Background
Concurrency tests for refining a collection shard key should be added to verify a refine atomically takes effect and does not interfere with concurrent zone operations.
In particular, workloads should be added that:
- Repeatedly refines a shard key with concurrent zone operations (updateZoneKeyRange, addShardToZone, removeShardFromZone) in addition to concurrent CRUD ops.
- Note updateZoneRange is the most important to test, so testing with the other two zone commands can be split out and re-prioritized if necessary.
In addition to the default concurrency suites, these workloads should run in suites with the balancer enabled and failovers. It should be verified that the balancer will actually attempt to move chunks, possibly enforced by inserting enough data to imbalance the cluster, beginning with lopsided zones, and/or adding fsm stages that explicitly wait for a balancer round.
Proposed Solution
High-Level Explanation
This workload will be built upon the underlying idea of refining a list of collections controlled by a latch.
Each thread will have two zones and two zone ranges. The thread will bounce the zones in between two shards, and will bounce the ranges in between the two zones. This means that any given time, a zone will belong to only one shard and will have a specified range. While this is happening, CRUD operations borrowed from the broadcast update/delete transaction states will be operating in documents belonging to the ranges owned by the thread. Every so often, the collection shard key will be refined, and then we will move to the next collection.
Steps for setting up the workload
- Create a number of zones equal to twice the amount of threads, so that each thread may have two zones.
- Create a number of ranges equal to twice the amount of threads, so that each thread may take ownership of two ranges.
- Assign to each thread two zones and two ranges for those zones.
- Shard the collection with the initial zones, which will create the chunks automatically.
- Assign each zone to only one shard. If the balancer is on, wait for the chunks to be distributed.
- Fill owned ranges with documents to be used for CRUD ops.
Steps for thread initialization for the workload.
- Cache into memory each thread's assigned zones, assigned ranges, and assigned documents.
States
- sendZoneToOtherShard() – Picks a random zone assigned to this thread, removes it from the current shard, and assigns it to the other shard. Verifies that the first shard no longer has the zone, and that the second shard has the zone. If the balancer is on, waits for the chunks to be moved.

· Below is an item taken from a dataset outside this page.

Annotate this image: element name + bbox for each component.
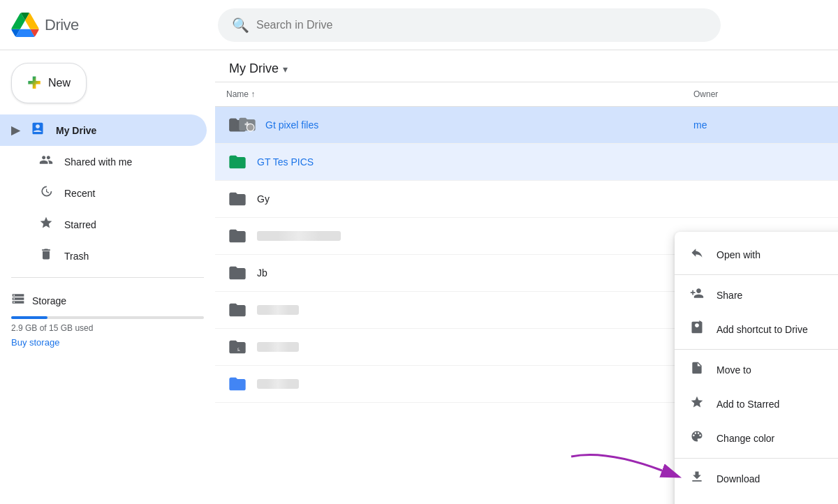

- swapZoneRange() – Removes the ranges from each of the zones assigned to this thread, and swaps them, such that each range is now assigned to the opposite zone. If the ranges are owned by different shards and the balancer is on, waits for the chunks to be moved.
- refineCollectionShardKey() – Refines the collection's shard key and decreases the latch count for collections to refine.
- update/delete in transaction states – States borrowed from the broadcast update/delete transaction states.